By BOB FELDHEIM
Most everybody has seen the classic 1946 Frank Capra film, with Jimmy Stewart as George Bailey; Donna Reed as his long-suffering wife Mary; Lionel Barrymore as money-grubbing buzzard Henry Potter; Thomas Mitchell as weepy Uncle Billy and Henry Travis as 293-year-old Clarence the Guardian Angel (2nd Class) who saves George’s life on Christmas eve.
So is there a compelling reason to be part of the Pioneer Barn audience this weekend for the A Classic Theatre production of “It’s A Wonderful Life” – A Live Radio Play by Joe Landry?
There are many reasons. You’re in for a barrel of unexpected fun and excitement. Directed by Jean Rahner, it’s a nostalgic blend of holiday cheer and theatrical magic conveyed by a realistic, simulated radio broadcast, resurrecting an era in American entertainment when “Radio was King.”
The stage is set. It’s Christmas Eve 1946, time for “Playhouse of the Air” broadcast from radio studio WBFR in Manhattan. Up front are three professional broadcast microphones, on stands, lengths of power cable snaking across the floor. High on the background wall are ON AIR and APPLAUSE backlighted signs. Also a large sound effects table loaded with all sorts of contraptions – a door for slamming, taxi car horn, wind generator, hammer, bucket, wooden block, shoes, gravel path – beneath a suspended fourth microphone. Sound effects are produced right before your eyes just as they were before the digital age.
There’s also a row of chairs for the cast to return to or jump up from when it’s time to rejoin the action, portraying the impressive gaggle of Bedford Falls characters – 53 in all, would you believe?
Veteran actor Christopher Wilson, returning to St. Augustine after many years away, is George Bailey, struggling all his adult life to save “that measly, one-horse S&L” (as well as Bedford Falls, his hometown). He’s given a great gift: the chance to see what the world would be like if he had never been born.
Longtime St. Augustine stage favorite Mike BonDurant does more than double-duty, as the announcer, alternating with Henry Potter “the richest and meanest man in town” driven to ruining George Bailey and taking over the S&L (and the town).

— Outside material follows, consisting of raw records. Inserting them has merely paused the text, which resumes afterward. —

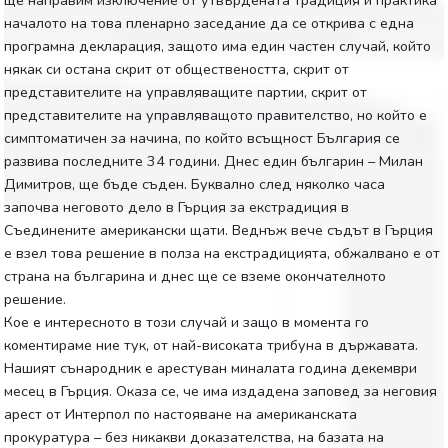
началото на това пленарно заседание да се открива с една
програмна декларация, защото има един частен случай, който
някак си остана скрит от обществеността, скрит от
представителите на управляващите партии, скрит от
представителите на управляващото правителство, но който е
симптоматичен за начина, по който всъщност България се
развива последните 34 години. Днес един българин – Милан
Димитров, ще бъде съден. Буквално след няколко часа
започва неговото дело в Гърция за екстрадиция в
Съединените американски щати. Веднъж вече съдът в Гърция
е взел това решение в полза на екстрадицията, обжалвано е от
страна на българина и днес ще се вземе окончателното
решение.
Кое е интересното в този случай и защо в момента го
коментираме ние тук, от най-високата трибуна в държавата.
Нашият сънародник е арестуван миналата година декември
месец в Гърция. Оказа се, че има издадена заповед за неговия
арест от Интерпол по настояване на американската
прокуратура – без никакви доказателства, на базата на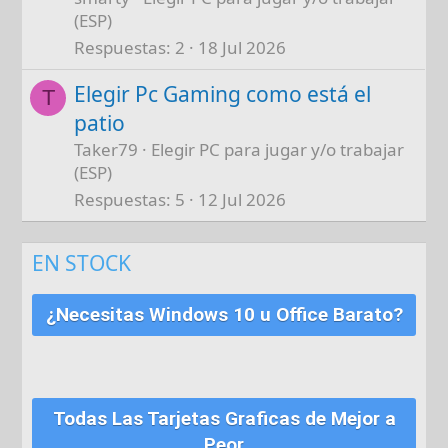
(ESP)
Respuestas
2
18 Jul 2026
Elegir Pc Gaming como está el
T
patio
Taker79
Elegir PC para jugar y/o trabajar
(ESP)
Respuestas
5
12 Jul 2026
EN STOCK
¿Necesitas Windows 10 u Office Barato?
Todas Las Tarjetas Graficas de Mejor a
Peor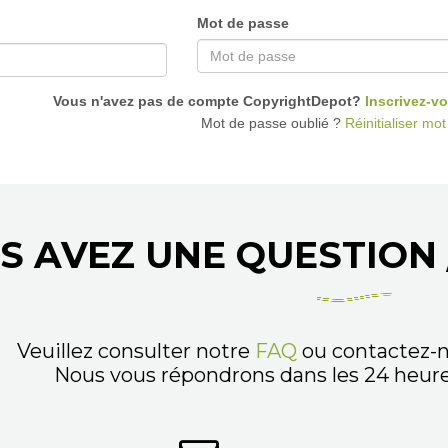
Mot de passe
Vous n'avez pas de compte CopyrightDepot?
Inscrivez-vo
Mot de passe oublié ?
Réinitialiser mo
S AVEZ UNE QUESTION 
Veuillez consulter notre
FAQ
ou contactez-n
Nous vous répondrons dans les 24 heures,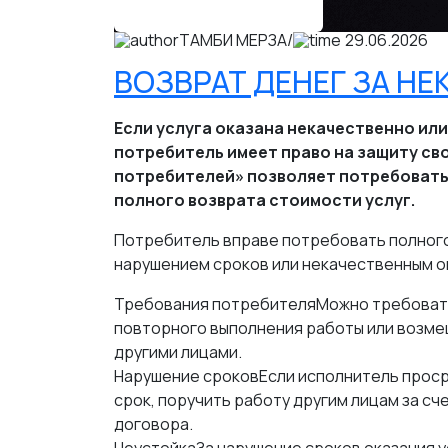
ЗАЩИТА ПРАВ ПОТРЕБИТЕЛЕЙ
ТАМБИ МЕРЗА
/
29.06.2026
ВОЗВРАТ ДЕНЕГ ЗА Н
Если услуга оказана некачественно ил
потребитель имеет право на защиту сво
потребителей» позволяет потребовать
полного возврата стоимости услуг.
Потребитель вправе потребовать полного
нарушением сроков или некачественным ок
Требования потребителяМожно требовать
повторного выполнения работы или возме
другими лицами.
Нарушение сроковЕсли исполнитель проср
срок, поручить работу другим лицам за с
договора.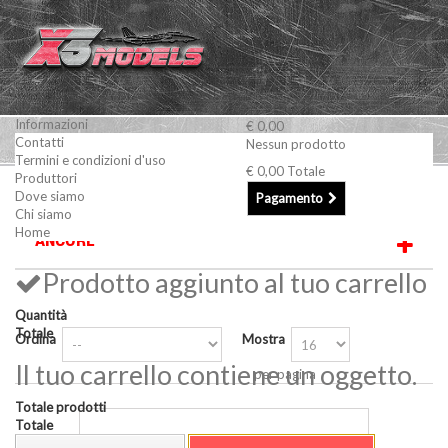
Informazioni
€ 0,00
Contatti
Nessun prodotto
Termini e condizioni d'uso
€ 0,00
Totale
Produttori
Modellismo Navale
Minuterie e accessori
ANCORE
Dove siamo
Pagamento
Chi siamo
Home
ANCORE
Prodotto aggiunto al tuo carrello
Quantità
Totale
Ordina
Mostra
Il tuo carrello contiene un oggetto.
per pagina
Totale prodotti
Totale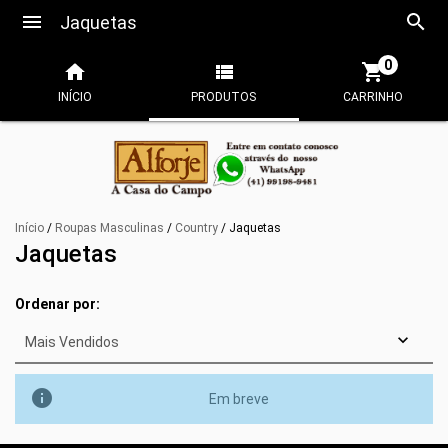
Jaquetas
0
INÍCIO
PRODUTOS
CARRINHO
Início
/
Roupas Masculinas
/
Country
/
Jaquetas
Jaquetas
Ordenar por:

Em breve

I was privileged to sit in on the 17th rehearsal (you read that right), with several more scheduled, to get it exactly right. This production is unbelievably challenging for the director and cast, and for the audience. Remember, it’s radio – meant for the ears, not the eyes. But if you’re in the audience, you can’t help watching. Your challenge is to continually keep in mind that the person at the microphone at any moment may not necessarily be playing the same character he was a few moments before. Listen. Let your ears make the IDs for you.
What an inspiring, heartwarming way to kick off the holiday season!
Performances are 7:30 p.m. Friday and Saturday, and 2 p.m. Sunday.